Service Running But Server Unavailable
NTP Problem
- Systemctl Output:
● node-wizard.service - Run node_wizard for kvm functionality expose
Loaded: loaded (/etc/systemd/system/node-wizard.service; enabled; preset: enabled)
Active: active (running) since Mon 2025-09-22 23:39:54 CEST; 10s ago
Main PID: 273395 (node-wizard)
Tasks: 6 (limit: 76757)
Memory: 8.3M (peak: 9.2M)
CPU: 32ms
CGroup: /system.slice/node-wizard.service
└─273395 /root/bin/node_wizard/node-wizard - Error Logs:
2025/09/22 23:37:23 ERROR : time servers - retrying attempt 5 of 15
2025/09/22 23:37:23 ERROR : cannot get current time from time server 0
2025/09/22 23:37:23 ERROR : cannot get current time from time server 1
2025/09/22 23:37:23 ERROR : cannot get current time from time server 2
2025/09/22 23:37:23 ERROR : cannot get current time from time server 3
2025/09/22 23:37:23 ERROR : cannot get current time from time server 4
...
- Cause: NTP servers are not available and server is retrying to access them.

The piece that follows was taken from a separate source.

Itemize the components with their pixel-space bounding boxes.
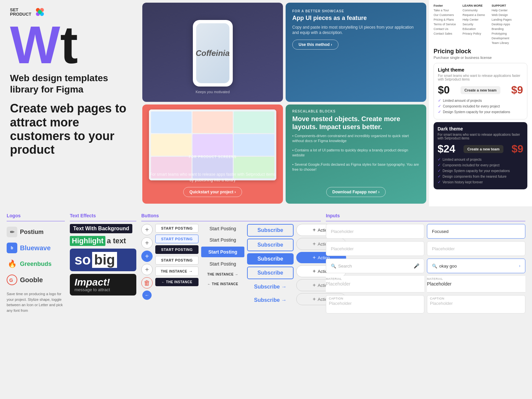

- Solution: Check your firewall settings and your internet connection.
Network Management
- Systemctl Output:
● node-wizard.service - Run node_wizard for kvm functionality expose
Loaded: loaded (/etc/systemd/system/node-wizard.service; enabled; preset: enabled)
Active: active (running) since Mon 2025-09-22 23:39:54 CEST; 10s ago
Main PID: 273395 (node-wizard)
Tasks: 6 (limit: 76757)
Memory: 8.3M (peak: 9.2M)
CPU: 32ms
CGroup: /system.slice/node-wizard.service
└─273395 /root/bin/node_wizard/node-wizard - Output Logs:
2025/09/22 23:48:27 Startup Vxlan: Vxlan {vxl517 517 enp2s0} already exists. Skipping.
2025/09/22 23:48:27 Startup Vxlan: Creating vxlan network.vxlan{Vxlanname:"vxl758", Vxlanid:758, Dev:"bla"}
2025/09/22 23:48:27 Startup Vxlan: Warning - Failed to create vxlan {Vxlanname:vxl758 Vxlanid:758 Dev:bla}. Cannot find device "bla"
, exit status 1
...
- Cause: At startup, the different networks are created. If they are based on interfaces that no longer exist, the server keeps trying to create them. During this time, it remains unavailable.
- Solution: After startup, try removing the networks causing issues to ensure a faster startup next time (using
unregister-vxlan/unregister-vlan/unregister-bridgecommands).